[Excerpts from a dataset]
◆ ◆ ◆ ◆
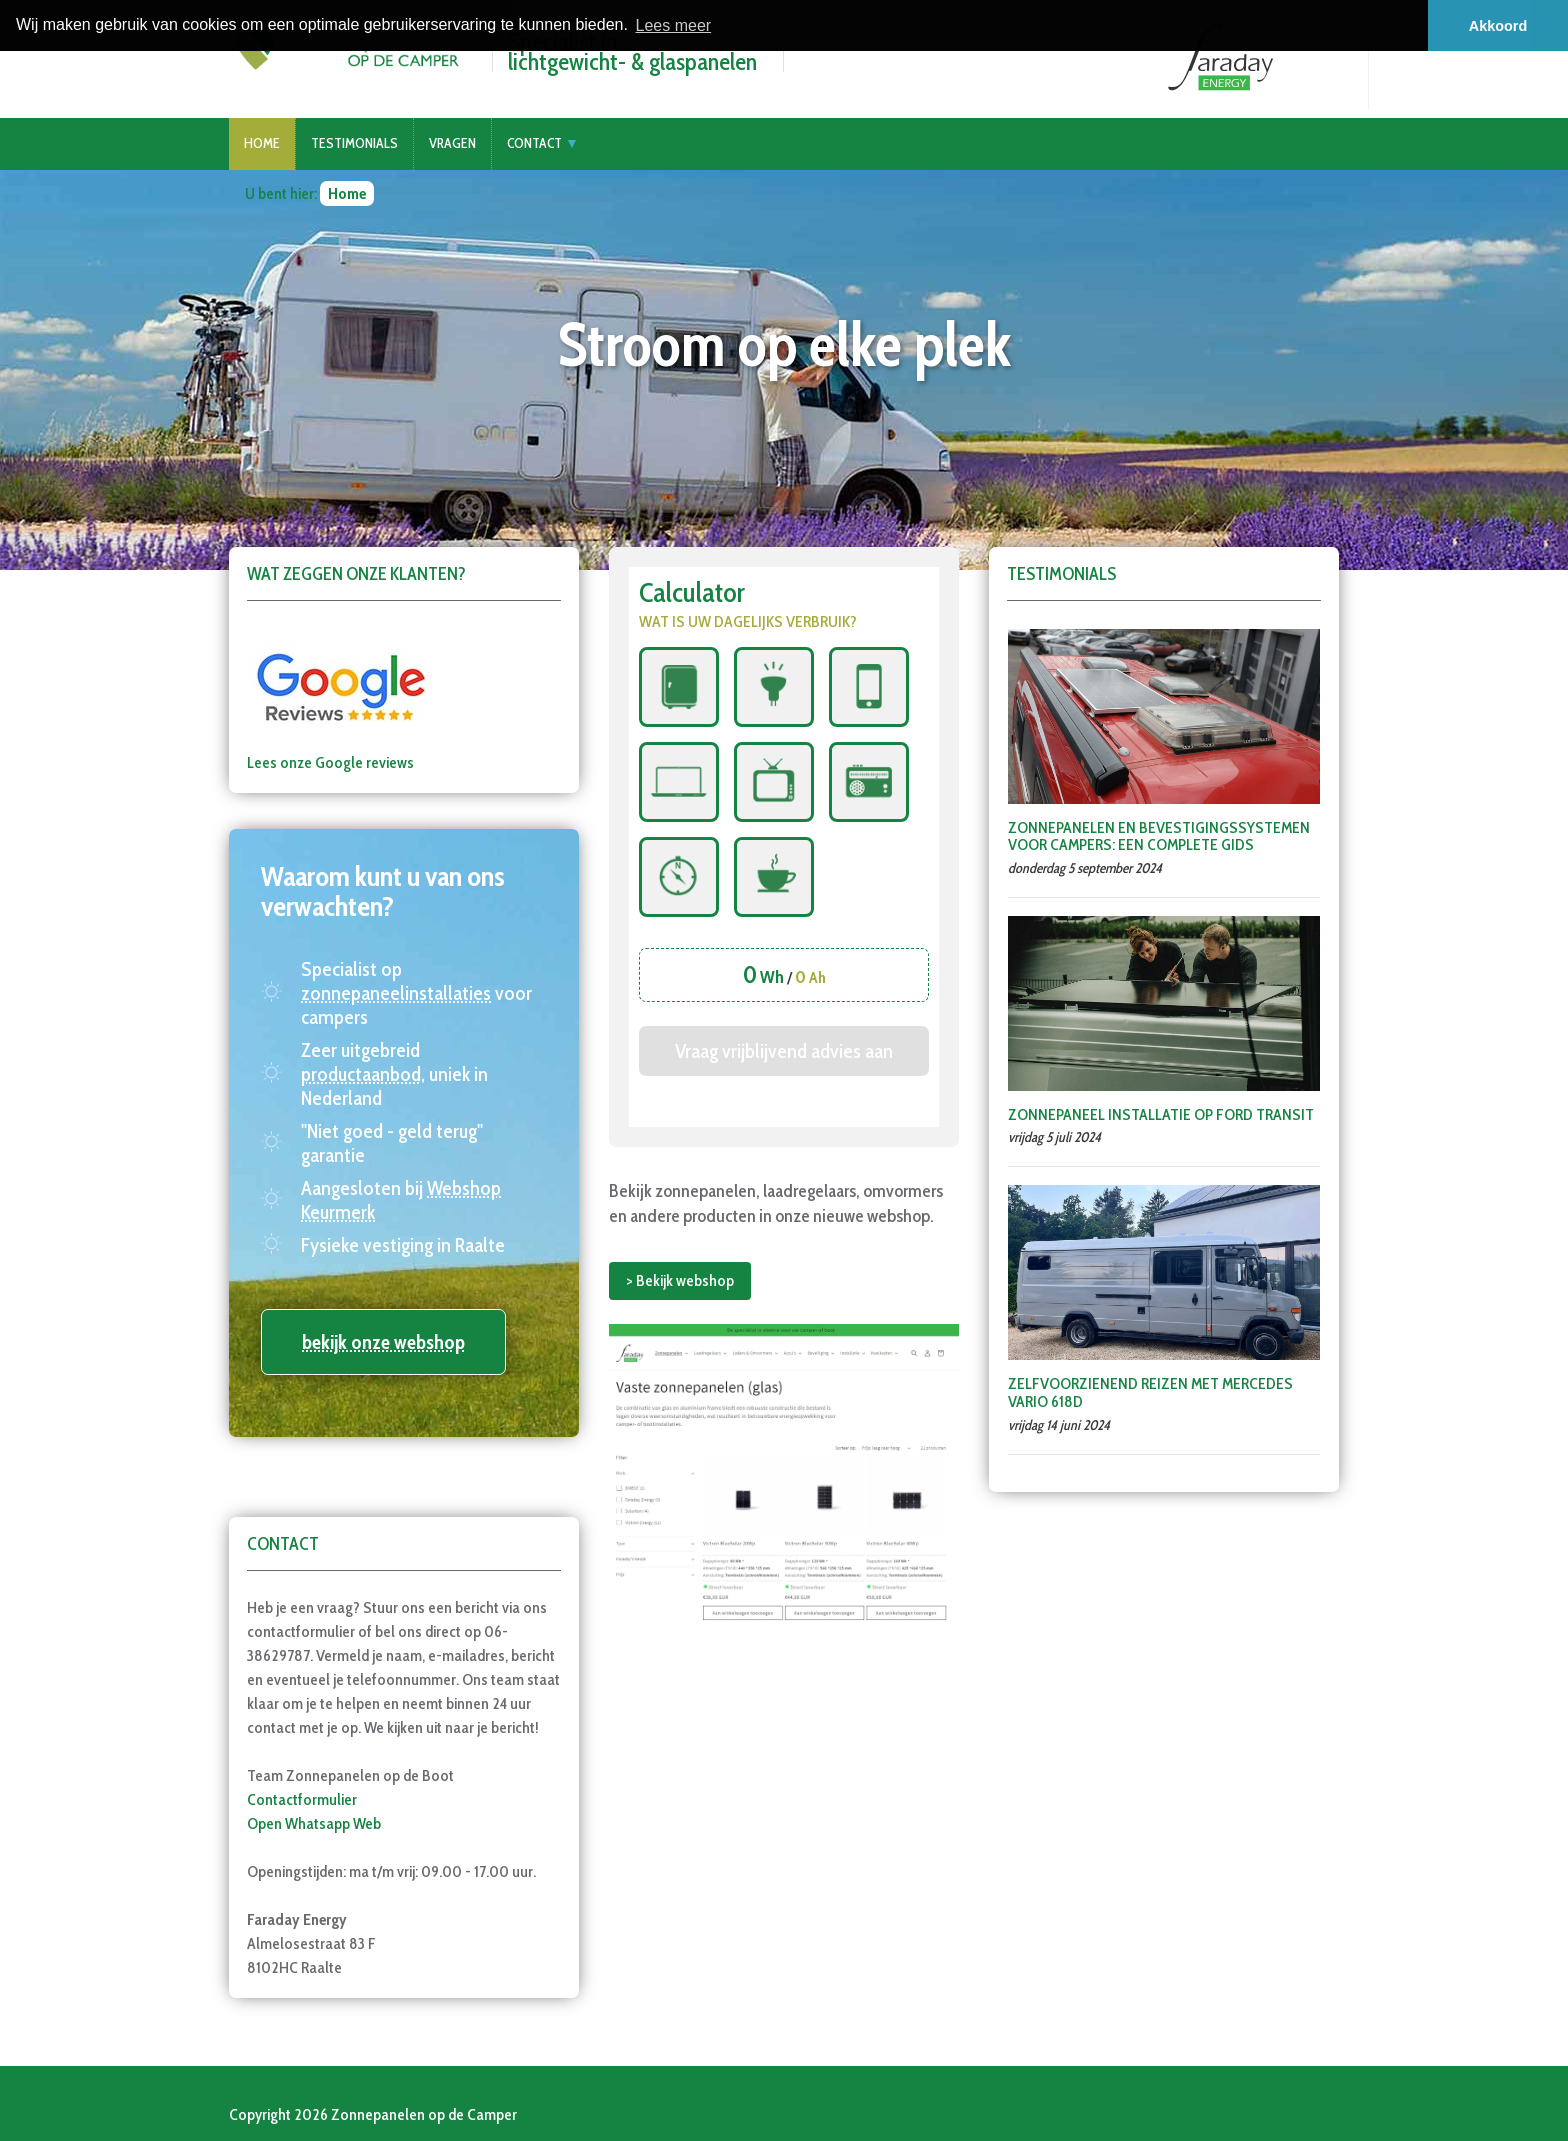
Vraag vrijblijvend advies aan (784, 1051)
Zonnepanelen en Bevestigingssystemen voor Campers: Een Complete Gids (1159, 836)
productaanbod (361, 1074)
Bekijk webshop (685, 1280)
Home (262, 143)
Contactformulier (302, 1799)
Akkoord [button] (1498, 26)
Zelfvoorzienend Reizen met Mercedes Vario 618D (1150, 1392)
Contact (534, 143)
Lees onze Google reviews (330, 762)
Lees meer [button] (674, 25)
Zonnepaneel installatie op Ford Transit (1161, 1114)
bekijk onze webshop (383, 1342)
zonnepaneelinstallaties (396, 993)
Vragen (452, 143)
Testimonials (354, 143)
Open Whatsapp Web (314, 1823)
◆ ◆ ◆ ◆
▶ [Activity]: The lines holding the word "onze" are the answer. Find them in the entries and copy them.

▶ [Expected answer]:
Lees onze Google reviews (330, 762)
bekijk onze webshop (383, 1342)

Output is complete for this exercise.